The world's largest economy and second-biggest greenhouse gas emitter after China is the first nation to quit the accord, which was signed by nearly all countries in 2015.
The move effectively puts the Trump administration at odds with all its allies and major competitors on the issue.
Trump has been a staunch opponent of the accord and has rolled back environmental regulations, saying they inhibit business and give other countries an edge.
He has repeatedly questioned climate change science.
The president first announced the US retreat in 2017. Should he be re-elected, the US would likely stay out of the international effort to slow climate change for at least the next four years.
Joe Biden, meanwhile, has vowed to immediately rejoin the Paris agreement if he wins the White House.
"Today, the Trump Administration officially left the Paris Climate Agreement.
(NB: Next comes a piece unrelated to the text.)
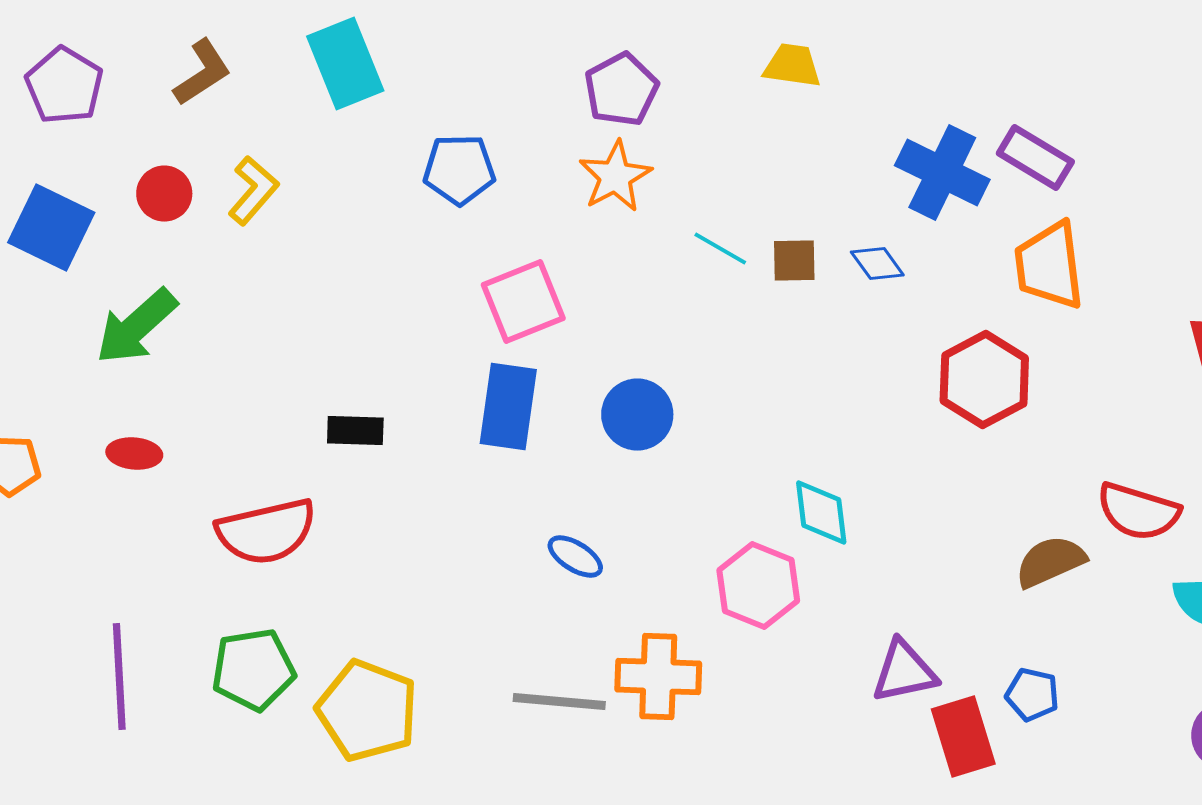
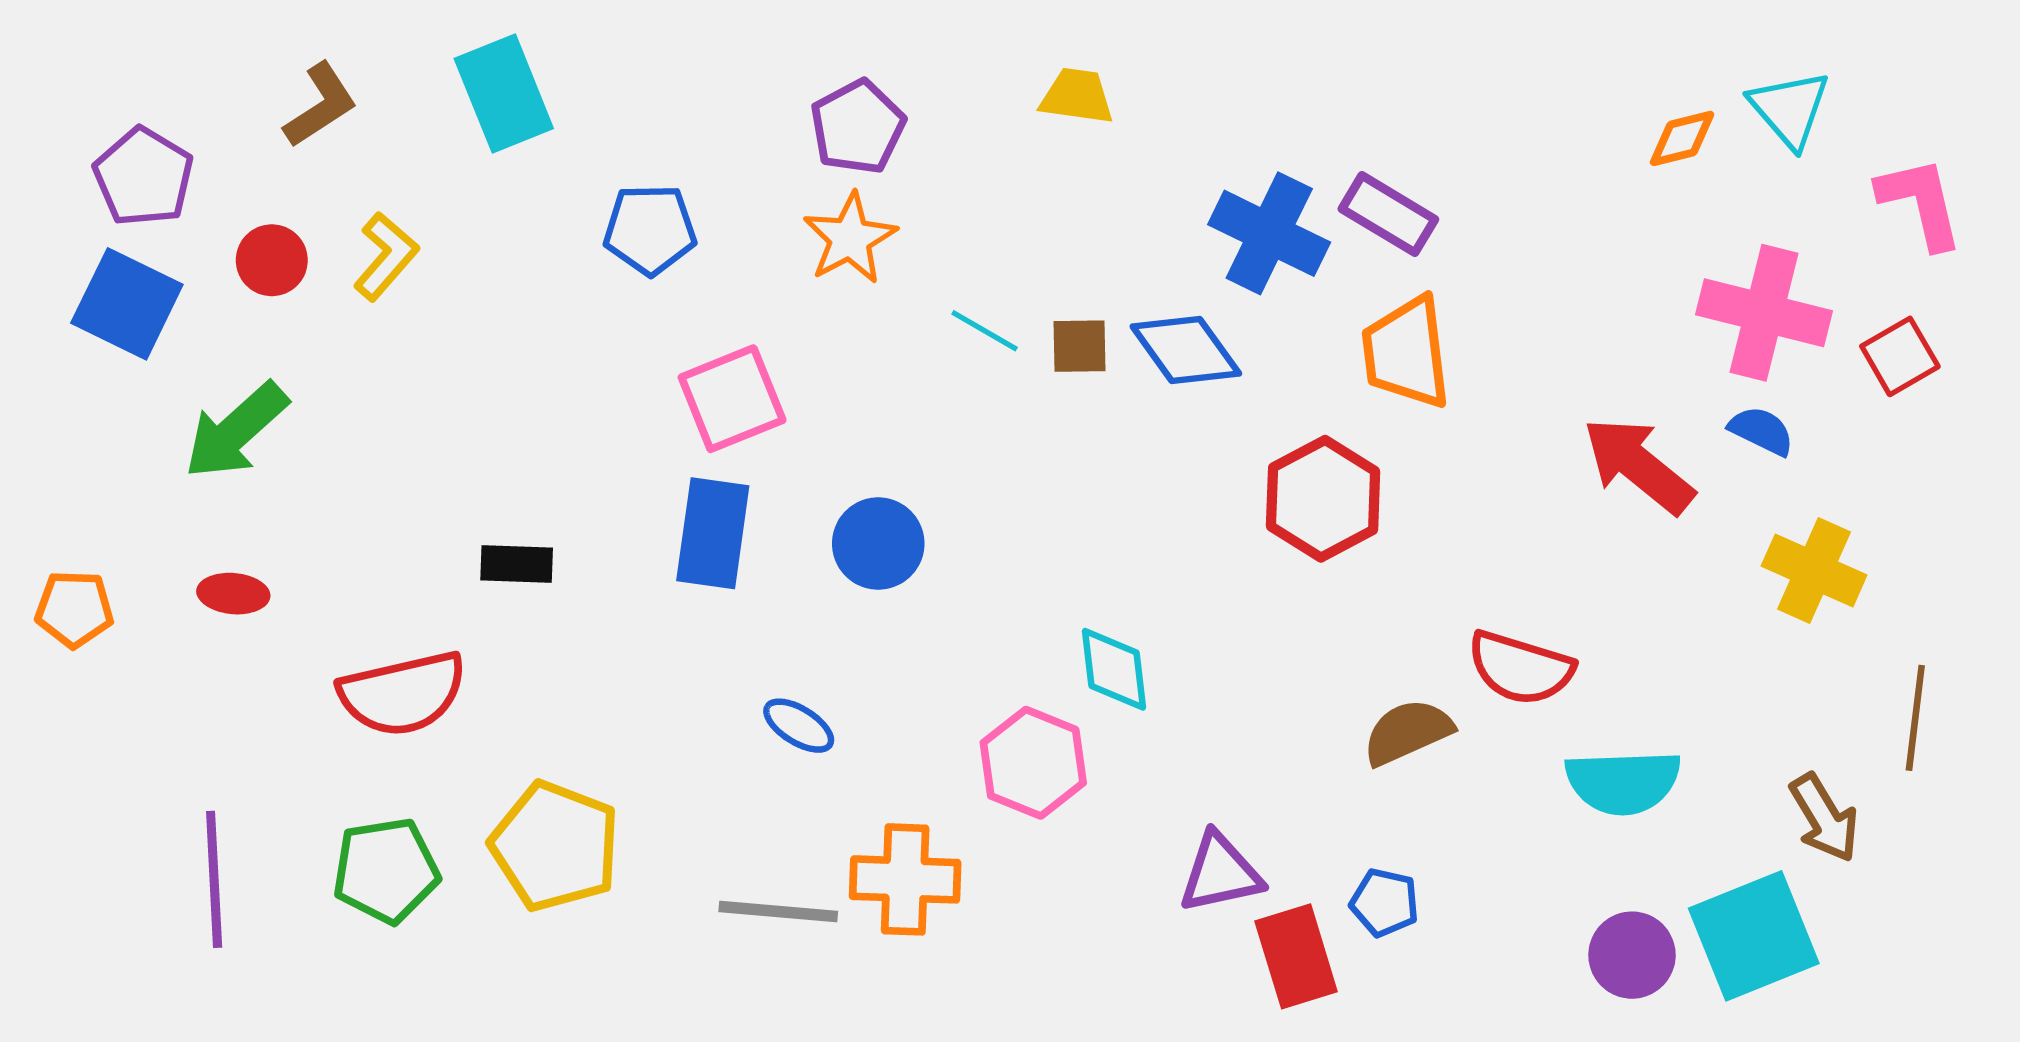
purple pentagon: (64, 86) -> (144, 177), moved
blue diamond: (877, 264) -> (1186, 350), size x1.6
yellow pentagon: (367, 710) -> (555, 846), moved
And in exactly 77 days, a Biden Administration will rejoin it," he wrote on Twitter on Wednesday evening, after expressing confidence in winning election.
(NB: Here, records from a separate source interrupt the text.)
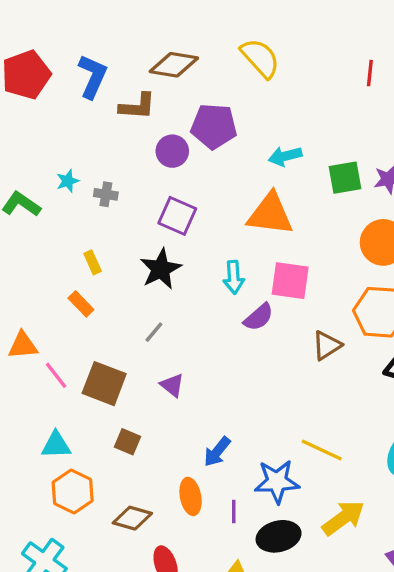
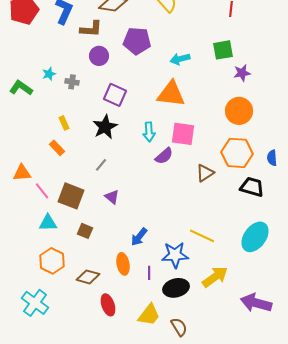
purple circle: (172, 151) -> (99, 56), moved
green square: (345, 178) -> (223, 50), moved
cyan triangle: (56, 445) -> (48, 223), moved

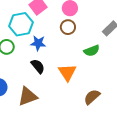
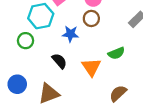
blue star: (38, 43) -> (70, 34), moved
green semicircle: (92, 51) -> (116, 53), moved

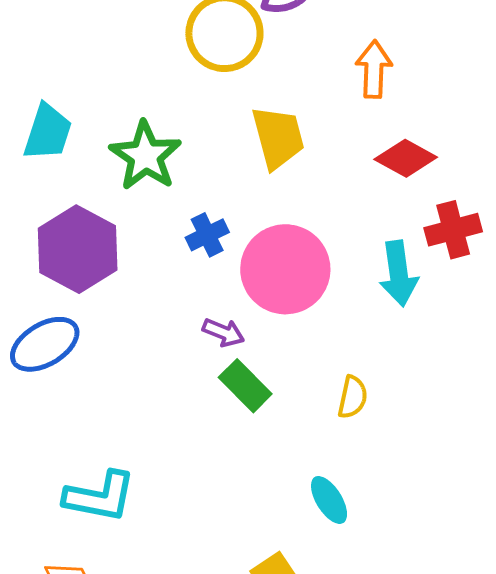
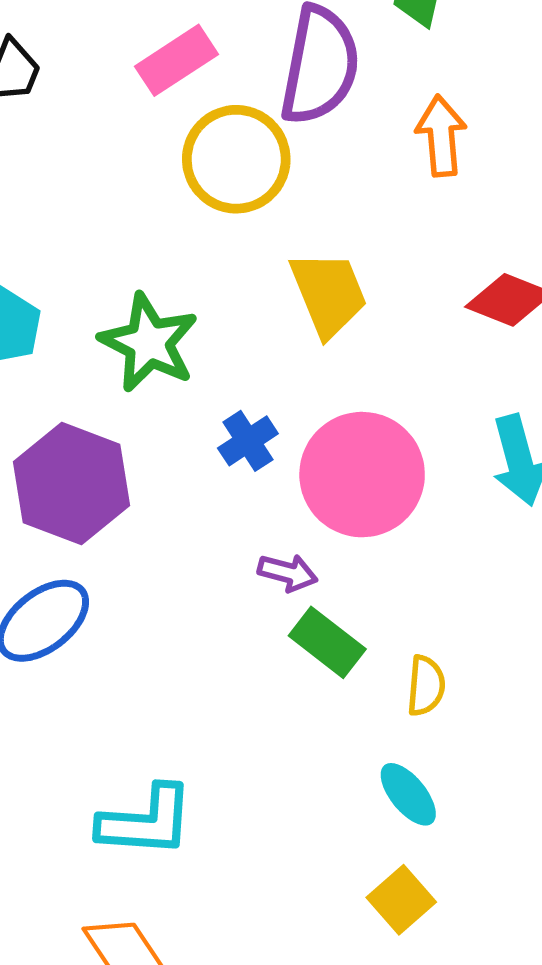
orange arrow: (374, 69) -> (441, 136), moved
yellow semicircle: (353, 397) -> (426, 686), moved
cyan ellipse: (329, 500) -> (408, 794), moved

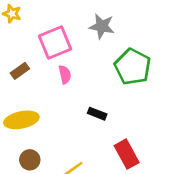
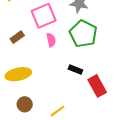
green pentagon: (133, 67) -> (83, 34), moved
red rectangle: (127, 154) -> (97, 86), moved

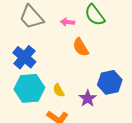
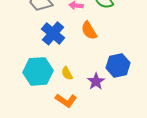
blue cross: (24, 57) -> (53, 33), moved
Global reaction to the passing of the deadline was muted as the world watched with baited breath for the final results of Tuesday's US presidential election.
Germany said the US withdrawal was "highly regrettable," arguing that the European Union and Germany now had an even bigger duty to guard against global warming.
Chancellor Angela Merkel's spokesperson, Steffen Seibert, reaffirmed Germany's pledge to become climate-neutral by 2050, saying many countries and regions are moving towards a more climate-friendly economy, including several states, cities, municipalities, companies and organisations in the US.
International climate scientists warn drastic action is needed to prevent global temperatures rising more than 1.5 to 2 degrees above pre-industrial levels, as laid out in the accord.